I think it would be better to categories cards into levels of more like "High powered", "Competitive", "Casual", "Low powered".
That way you are more showing decks in terms of number of card levels, rather than literally trying to assign exact points, which lets face it going to be very subjective, and very hard to maintain from a balance point of view,

Just to give your example of allocating points..
SPOILER
Show
Hide
Cultivate - 1 point
arcane signet - 10 points
windswept heath - 15 points
llanowar elves - 20 points
deathrite shaman - 25 points
birds of paradise - 30 points
chrome mox - 40 points
mox diamond - 50 points
mystical tutor - 60 points
vampiric tutor - 70 points
sol ring - 80 points
mana crypt - 100 points
Even though you don't mean it to be anything truly real, it does show just how hard it would be to allocate actual points, because I could argue about the value of every ones worth from a technical and biased point of view. The more disagreement you have about a systems values, the less impact it will have as a trusted and reliable method.
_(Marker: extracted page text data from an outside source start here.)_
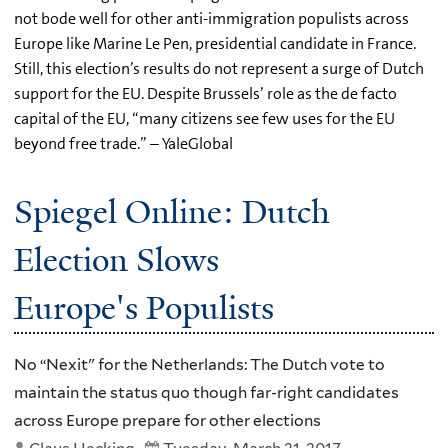
not bode well for other anti-immigration populists across
Europe like Marine Le Pen, presidential candidate in France.
Still, this election’s results do not represent a surge of Dutch
support for the EU. Despite Brussels’ role as the de facto
capital of the EU, “many citizens see few uses for the EU
beyond free trade.” – YaleGlobal
Spiegel Online: Dutch
Election Slows
Europe's Populists
No “Nexit" for the Netherlands: The Dutch vote to
maintain the status quo though far-right candidates
across Europe prepare for other elections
I think a more maintainable system would be to assign more like a ranking.
Cultivate - Casual
Arcane Signet - Competitive
Windswept Heath - Competitive
Llanowar Elves - Competitive
Deathrite Shaman - Competitive
Birds of Paradise - Competitive
Chrome Mox - High powered
Mox Diamond - High powered
Mystical Tutor - High powered
Vampiric Tutor - High powered
Sol Ring - High powered
Mana Crypt - High powered

Then the same goes for combos, where you might have..
Green Sun's Zenith + Dryad Arbor = Competitive
Kiki-Jiki, Mirror Breaker + Zealous Conscripts = Competitive
Isochron Scepter + Dramatic Reversal = High powered
Flash + Protean Hulk = High powered

I just feel like simplifying the system is going to be overall easier.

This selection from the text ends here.